Division No. 1, Subdivision F is an unorganized subdivision on the Avalon Peninsula in Newfoundland and Labrador, Canada. It is in Division 1 and contains the unincorporated communities of New Chelsea-New Melbourne-Brownsdale-Sibley's Cove-Lead Cove and Turks Cove.

==Turks Cove==

Turks Cove was a settlement in Trinity District. The first postmistress was Bridget Moore. Other postmistresses include Anastasia Antle, and Alice Ryan, who was postmaster for 30 years up until 1972

Families in the cove include Coates, Antles, Ryans, Conways, Moores, Kellys and Samms. The community has never had more than 60 people, and dropped to 30 with job opportunities in Alberta.

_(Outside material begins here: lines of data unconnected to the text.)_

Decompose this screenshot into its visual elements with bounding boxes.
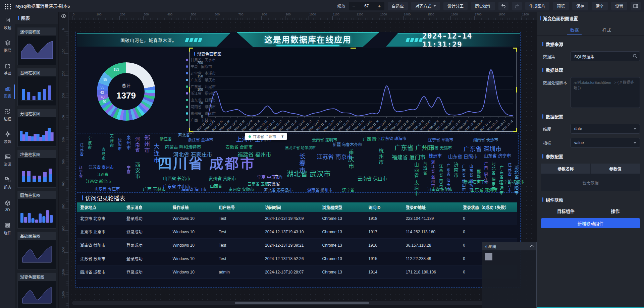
area-grad-thumb-icon bbox=[20, 284, 54, 307]
search-icon[interactable] bbox=[633, 54, 637, 58]
selection-corner[interactable] bbox=[513, 128, 517, 132]
undo-button[interactable] bbox=[498, 2, 508, 10]
svg-text:200: 200 bbox=[197, 61, 203, 65]
library-card-thumbnail[interactable] bbox=[17, 36, 56, 65]
accent-bar bbox=[194, 52, 195, 56]
toolbar-button-历史操作[interactable]: 历史操作 bbox=[471, 2, 495, 10]
table-header-cell: 访问ID bbox=[365, 202, 402, 212]
panel-toggle-icon[interactable] bbox=[631, 2, 641, 10]
ruler-corner bbox=[59, 12, 69, 20]
tooltip-value: 7 bbox=[281, 134, 283, 138]
library-card-title[interactable]: 基础面积图 bbox=[17, 232, 56, 240]
donut-total-value: 1379 bbox=[116, 90, 136, 101]
toolbar-button-生成图片[interactable]: 生成图片 bbox=[525, 2, 549, 10]
library-card-thumbnail[interactable] bbox=[17, 199, 56, 229]
redo-button[interactable] bbox=[512, 2, 522, 10]
minimap-header[interactable]: 小地图 bbox=[482, 242, 536, 250]
sidebar-item-收起[interactable]: 收起 bbox=[0, 12, 15, 35]
eye-icon[interactable] bbox=[61, 14, 66, 18]
library-card-title[interactable]: 圆角柱状图 bbox=[17, 191, 56, 199]
wordcloud-component[interactable]: 江苏省宁波市辽宁省江西省江苏省 泰州市江西省 新余市山东省 枣庄市天津市沈阳市青… bbox=[77, 133, 519, 193]
wordcloud-word: 湖南省 长沙市 bbox=[473, 138, 498, 142]
library-card-thumbnail[interactable] bbox=[17, 158, 56, 188]
sidebar-item-label: 装饰 bbox=[4, 139, 11, 144]
table-row: 湖南省 益阳市登录成功Windows 10Test2024-12-13T19:3… bbox=[77, 239, 517, 252]
inspector-header: 渐变色面积图设置 bbox=[537, 12, 644, 24]
library-card-title[interactable]: 迷你面积图 bbox=[17, 27, 56, 36]
toolbar-button-保存[interactable]: 保存 bbox=[572, 2, 588, 10]
app-grid-icon[interactable] bbox=[4, 3, 11, 9]
wordcloud-word: 河北省 秦皇岛市 bbox=[264, 188, 293, 192]
sidebar-item-3D[interactable]: 3D bbox=[0, 194, 15, 217]
library-title: 图表 bbox=[21, 15, 30, 21]
add-linkage-button[interactable]: 新增联动组件 bbox=[541, 218, 640, 228]
donut-slice-label: 95 bbox=[103, 78, 107, 81]
toolbar-button-预览[interactable]: 预览 bbox=[553, 2, 569, 10]
toolbar-button-设计分工[interactable]: 设计分工 bbox=[443, 2, 468, 10]
library-card-title[interactable]: 渐变色面积图 bbox=[17, 273, 56, 281]
sidebar-item-图层[interactable]: 图层 bbox=[0, 35, 15, 58]
dataset-input[interactable] bbox=[571, 51, 640, 61]
header-right-banner[interactable]: 2024-12-14 11:31:29 bbox=[386, 33, 520, 47]
sidebar-item-装饰[interactable]: 装饰 bbox=[0, 126, 15, 149]
selection-corner[interactable] bbox=[189, 48, 193, 52]
tab-data[interactable]: 数据 bbox=[570, 24, 579, 35]
library-card-title[interactable]: 堆叠柱状图 bbox=[17, 150, 56, 158]
table-cell: 2024-12-13T19:39:21 bbox=[262, 239, 319, 252]
zoom-out-button[interactable]: − bbox=[349, 3, 359, 9]
library-card-thumbnail[interactable] bbox=[17, 240, 56, 269]
wordcloud-word: 济南市 bbox=[453, 162, 458, 178]
zoom-value[interactable]: 67 bbox=[359, 4, 374, 8]
wordcloud-word: 天津市 bbox=[109, 134, 113, 148]
dimension-select[interactable]: date bbox=[571, 124, 640, 134]
sidebar-item-基础[interactable]: 基础 bbox=[0, 58, 15, 80]
library-card-title[interactable]: 基础柱状图 bbox=[17, 68, 56, 76]
title-underline bbox=[276, 45, 339, 46]
selection-edge-handle[interactable] bbox=[189, 87, 190, 93]
tab-style[interactable]: 样式 bbox=[602, 24, 611, 35]
table-header-cell: 登录地点 bbox=[77, 202, 123, 212]
legend-dot bbox=[186, 119, 188, 121]
area-chart-component[interactable]: 渐变色面积图 2001501005002024-11-012024-11-042… bbox=[189, 48, 517, 132]
sidebar-item-组件[interactable]: 组件 bbox=[0, 217, 15, 240]
border-icon bbox=[5, 108, 11, 114]
metric-select[interactable]: value bbox=[571, 138, 640, 148]
header-title-banner[interactable]: 这是用数据库在线应用 bbox=[232, 32, 384, 47]
header-left-banner[interactable]: 国破山河在，城春草木深。 bbox=[77, 33, 230, 47]
toolbar-buttons-left: 自适应对齐方式设计分工历史操作 bbox=[388, 2, 495, 10]
script-textarea[interactable] bbox=[571, 77, 640, 108]
library-card-thumbnail[interactable] bbox=[17, 76, 56, 106]
selection-edge-handle[interactable] bbox=[351, 48, 356, 49]
selection-corner[interactable] bbox=[189, 128, 193, 132]
table-cell: 114.252.113.160 bbox=[402, 225, 460, 238]
library-card-title[interactable]: 分组柱状图 bbox=[17, 109, 56, 117]
library-card-基础面积图: 基础面积图 bbox=[17, 232, 56, 269]
stage[interactable]: 国破山河在，城春草木深。 这是用数据库在线应用 2024-12-14 11:31… bbox=[69, 20, 537, 308]
sidebar-item-label: 基础 bbox=[4, 70, 11, 76]
library-card-thumbnail[interactable] bbox=[17, 117, 56, 147]
sidebar-item-组态[interactable]: 组态 bbox=[0, 172, 15, 194]
toolbar-button-清空[interactable]: 清空 bbox=[592, 2, 608, 10]
scrollbar-thumb[interactable] bbox=[235, 302, 369, 304]
wordcloud-word: 山西省 太原市 bbox=[414, 162, 419, 196]
topbar: Mysql数据库消费演示-副本6 缩放 − 67 + 自适应对齐方式设计分工历史… bbox=[0, 0, 644, 12]
toolbar-button-设置[interactable]: 设置 bbox=[611, 2, 627, 10]
sidebar-item-边框[interactable]: 边框 bbox=[0, 103, 15, 126]
toolbar-button-对齐方式[interactable]: 对齐方式 bbox=[411, 2, 440, 10]
table-cell: Chrome 13 bbox=[319, 252, 365, 265]
dashboard-page[interactable]: 国破山河在，城春草木深。 这是用数据库在线应用 2024-12-14 11:31… bbox=[75, 32, 521, 288]
sidebar-item-图表[interactable]: 图表 bbox=[0, 80, 15, 103]
deco-bars-icon bbox=[406, 38, 422, 42]
zoom-in-button[interactable]: + bbox=[374, 3, 384, 9]
wordcloud-word: 广西 玉林市 bbox=[143, 187, 166, 191]
selection-corner[interactable] bbox=[513, 48, 517, 52]
library-card-thumbnail[interactable] bbox=[17, 281, 56, 308]
sidebar-item-资源[interactable]: 资源 bbox=[0, 149, 15, 172]
bar-stack-thumb-icon bbox=[20, 161, 54, 185]
ruler-label: 1000 bbox=[309, 13, 316, 16]
ruler-label: 1800 bbox=[498, 13, 505, 16]
toolbar-button-自适应[interactable]: 自适应 bbox=[388, 2, 408, 10]
selection-edge-handle[interactable] bbox=[516, 87, 517, 93]
minimap-viewport[interactable] bbox=[485, 253, 492, 260]
carousel-table-component[interactable]: 登录地点提示消息操作系统用户账号访问时间浏览器类型访问ID登录IP地址登录状态（… bbox=[77, 202, 517, 279]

The cove is semi-circular, with attractive scenery. Trees close to the ocean are small, but a kilometre or so inland there is enough for firewood and for house- and boat-building.

A few fishermen remained in the 1960s, but their methods could not keep up with the higher technology and larger vessels used by others. Fishing even up to 1972 was carried out with 16th-century methods because the poverty of the local people could not allow expansion and purchase of little more than cod traps.

The harbour is open and vulnerable to winds from the North West, the severest winds; stages, wharves and boats disappear after hurricanes or even squalls. Arctic ice invades each spring. Even after a disastrous Newfoundland Light and Power "Live Better Electrically" campaign, people continued to heat with wood. Electricity was eventually adopted; most houses have electric heat backing up wood.

There was a one-room Catholic school until 1964; it closed, and pupils were then bussed to the nearby town of Winterton.